Equally to most of the other functions, it is expected that the path to the GDAL binaries is exposed in your environment variable (refer to the README of this package for more information). Additionally, the path to a working installation of GRASS GIS version >=7.0.0 is required for the function to work properly. Internally, the function uses the r.area addon, which will be installed automatically if it is not present in the specified addon path option.

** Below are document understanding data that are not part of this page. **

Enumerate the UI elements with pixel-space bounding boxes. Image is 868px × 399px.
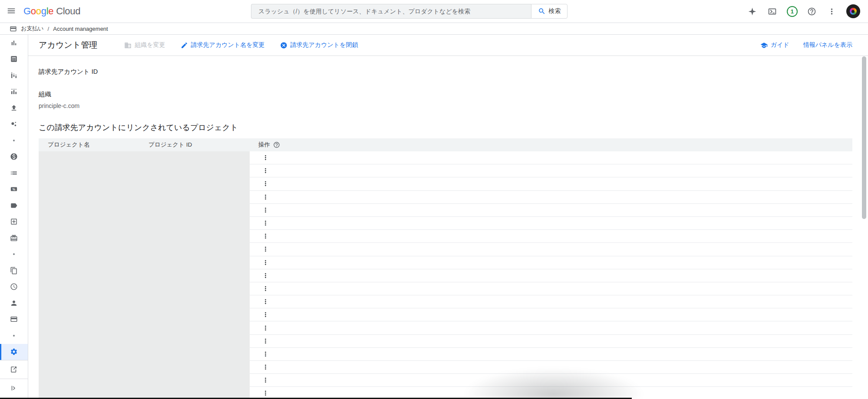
project-table-row xyxy=(250,321,852,334)
project-table-row xyxy=(250,217,852,230)
pencil-icon xyxy=(181,42,188,49)
kebab-icon xyxy=(262,311,269,318)
cloud-shell-button[interactable] xyxy=(767,6,778,17)
search-icon xyxy=(538,7,546,15)
sidebar-item-budgets[interactable] xyxy=(0,214,28,230)
main-area: アカウント管理 組織を変更 請求先アカウント名を変更 請求先アカウントを閉鎖 xyxy=(28,35,868,399)
row-actions-menu-button[interactable] xyxy=(260,297,271,307)
row-actions-menu-button[interactable] xyxy=(260,244,271,255)
row-actions-menu-button[interactable] xyxy=(260,283,271,294)
hamburger-menu-button[interactable] xyxy=(6,6,17,16)
row-actions-menu-button[interactable] xyxy=(260,231,271,242)
row-actions-menu-button[interactable] xyxy=(260,205,271,215)
projects-table-body xyxy=(39,151,852,399)
payments-icon xyxy=(10,153,18,160)
payment-method-icon xyxy=(10,315,18,323)
close-circle-icon xyxy=(280,42,287,49)
school-icon xyxy=(760,42,768,49)
project-table-row xyxy=(250,230,852,243)
guide-link[interactable]: ガイド xyxy=(760,41,789,49)
row-actions-menu-button[interactable] xyxy=(260,218,271,229)
row-actions-menu-button[interactable] xyxy=(260,310,271,320)
sidebar-item-export[interactable] xyxy=(0,100,28,116)
row-actions-menu-button[interactable] xyxy=(260,349,271,359)
linked-projects-heading: この請求先アカウントにリンクされているプロジェクト xyxy=(39,122,852,133)
project-table-row xyxy=(250,243,852,256)
project-table-row xyxy=(250,269,852,282)
help-button[interactable] xyxy=(806,6,818,17)
tags-icon xyxy=(10,202,18,209)
sidebar-item-pricing[interactable] xyxy=(0,84,28,100)
search-button[interactable]: 検索 xyxy=(531,4,568,19)
sidebar-item-history[interactable] xyxy=(0,279,28,295)
svg-text:%: % xyxy=(13,188,16,191)
sidebar-item-credits[interactable]: % xyxy=(0,181,28,198)
project-table-row xyxy=(250,308,852,321)
show-info-panel-link[interactable]: 情報パネルを表示 xyxy=(803,41,852,49)
sidebar-item-payment-method[interactable] xyxy=(0,311,28,328)
row-actions-menu-button[interactable] xyxy=(260,323,271,333)
top-actions: 1 xyxy=(747,4,860,18)
sidebar-item-tags[interactable] xyxy=(0,197,28,214)
project-table-row xyxy=(250,191,852,204)
billing-account-id-label: 請求先アカウント ID xyxy=(39,68,852,76)
sidebar-item-account[interactable] xyxy=(0,295,28,311)
project-table-row xyxy=(250,204,852,217)
sidebar-item-release-notes[interactable] xyxy=(0,360,28,379)
transactions-icon xyxy=(10,169,18,177)
history-icon xyxy=(10,283,18,291)
shell: % アカウント管理 組織を変更 請求先アカウント名を変更 請求先ア xyxy=(0,35,868,399)
organization-label: 組織 xyxy=(39,90,852,98)
search-input[interactable] xyxy=(251,4,531,19)
row-actions-menu-button[interactable] xyxy=(260,270,271,281)
close-billing-account-button[interactable]: 請求先アカウントを閉鎖 xyxy=(280,41,358,49)
sidebar-item-commitments[interactable] xyxy=(0,116,28,133)
rename-billing-account-button[interactable]: 請求先アカウント名を変更 xyxy=(181,41,265,49)
kebab-icon xyxy=(262,245,269,253)
page-header: アカウント管理 組織を変更 請求先アカウント名を変更 請求先アカウントを閉鎖 xyxy=(28,35,868,56)
vertical-scrollbar-thumb[interactable] xyxy=(862,56,866,219)
project-table-row xyxy=(250,335,852,348)
breadcrumb: お支払い / Account management xyxy=(0,23,868,35)
notifications-button[interactable]: 1 xyxy=(787,6,798,17)
row-actions-menu-button[interactable] xyxy=(260,192,271,202)
sidebar-item-payments[interactable] xyxy=(0,149,28,165)
sidebar-item-transactions[interactable] xyxy=(0,165,28,181)
sidebar-item-rewards[interactable] xyxy=(0,230,28,246)
breadcrumb-billing[interactable]: お支払い xyxy=(21,25,44,33)
row-actions-menu-button[interactable] xyxy=(260,257,271,268)
gemini-button[interactable] xyxy=(747,6,758,17)
row-actions-menu-button[interactable] xyxy=(260,179,271,189)
budgets-icon xyxy=(10,218,18,226)
search-button-label: 検索 xyxy=(549,7,561,15)
row-actions-menu-button[interactable] xyxy=(260,166,271,176)
google-cloud-logo[interactable]: Google Cloud xyxy=(23,6,80,17)
account-avatar[interactable] xyxy=(846,4,860,18)
documents-icon xyxy=(10,267,18,275)
sidebar-item-collapse[interactable] xyxy=(0,379,28,397)
sidebar-item-settings[interactable] xyxy=(0,344,28,360)
row-actions-menu-button[interactable] xyxy=(260,375,271,386)
breadcrumb-separator: / xyxy=(48,26,50,32)
project-table-row xyxy=(250,295,852,308)
row-actions-menu-button[interactable] xyxy=(260,362,271,373)
search-bar: 検索 xyxy=(251,4,568,19)
change-organization-button[interactable]: 組織を変更 xyxy=(124,41,165,49)
column-project-name: プロジェクト名 xyxy=(39,141,149,149)
row-actions-menu-button[interactable] xyxy=(260,388,271,399)
sidebar-section-dot xyxy=(0,246,28,263)
more-options-button[interactable] xyxy=(826,6,838,17)
page-content: 請求先アカウント ID 組織 principle-c.com この請求先アカウン… xyxy=(28,56,868,399)
row-actions-menu-button[interactable] xyxy=(260,153,271,163)
row-actions-menu-button[interactable] xyxy=(260,336,271,346)
sidebar-item-documents[interactable] xyxy=(0,262,28,279)
sidebar-item-cost-table[interactable] xyxy=(0,51,28,68)
commitments-icon xyxy=(10,120,18,128)
project-table-row xyxy=(250,361,852,374)
sidebar-item-reports[interactable] xyxy=(0,35,28,51)
notification-count: 1 xyxy=(791,8,794,15)
actions-help-button[interactable] xyxy=(273,141,280,149)
breadcrumb-page: Account management xyxy=(53,26,108,32)
pricing-icon xyxy=(10,88,18,95)
sidebar-item-cost-breakdown[interactable] xyxy=(0,67,28,84)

As inputs to the function it is required to specify the path to the tree cover, loss year and CO2 emission files which cover the area of the polygons you are interested in. We advise you to use the files you obtained by calling downloadGFW() with your area of interest, however, also raster files obtained in another way are suitable for the routine.

The function call with the sample data from this package then looks like this:

# get the file paths to the raster files
treeCover = system.file("extdata", "pkgTest_treecover2000.tif", package = "mapme.forest")
lossYear = system.file("extdata", "pkgTest_lossyear.tif", package = "mapme.forest")
co2Layer = system.file("extdata", "pkgTest_co2_emission.tif", package = "mapme.forest")
# read the area of interest
roi = st_read(system.file("extdata", "aoi_polys.gpkg", package = "mapme.forest"))

grass = "/usr/lib/grass78"

roi_stats = statsGRASS(grass = grass, 
                       addon_base = "./data-raw/addons", 
                       areas = roi[1,], 
                       tree_cover = treeCover, 
                       tree_loss = lossYear, 
                       tree_co2 = co2Layer, 
                       idcol =  "id", 
                       thresholdClump = 10, 
                       thresholdCover = 50, 
                       years = 2001:2018, 
                       saveRaster = F)

This will deliver us the sf-object which entered the function with its dataframe amended by the yearly forest cover area, tree cover loss area (both in ha) and CO2 emissions. Additionally, we can turn the saveRaster switch to TRUE and specify a outdir variable in cases we want the raster output be written to disk. The first layer then represents the raw GFW tree cover with values between 0 and 100, the second layer the loss year layer, in this case with values between 0 and 18, the third layer the values of the CO2 emission equivalent, and then as many layers as specified in the years options starting from the year 2000.

As mentioned above, this function runs very efficiently. You can hand it a very high number of polygons simultaneously, each uniquely identified by the value in the column you specify in idcol. Make sure the raster files you hand to the function do cover all polygons and the function will clip and process for each polygon after another. For the cases you selected to save the resulting raster files, inside the specified outdir you will find a GTiff for each polygon named according to the value in idcol.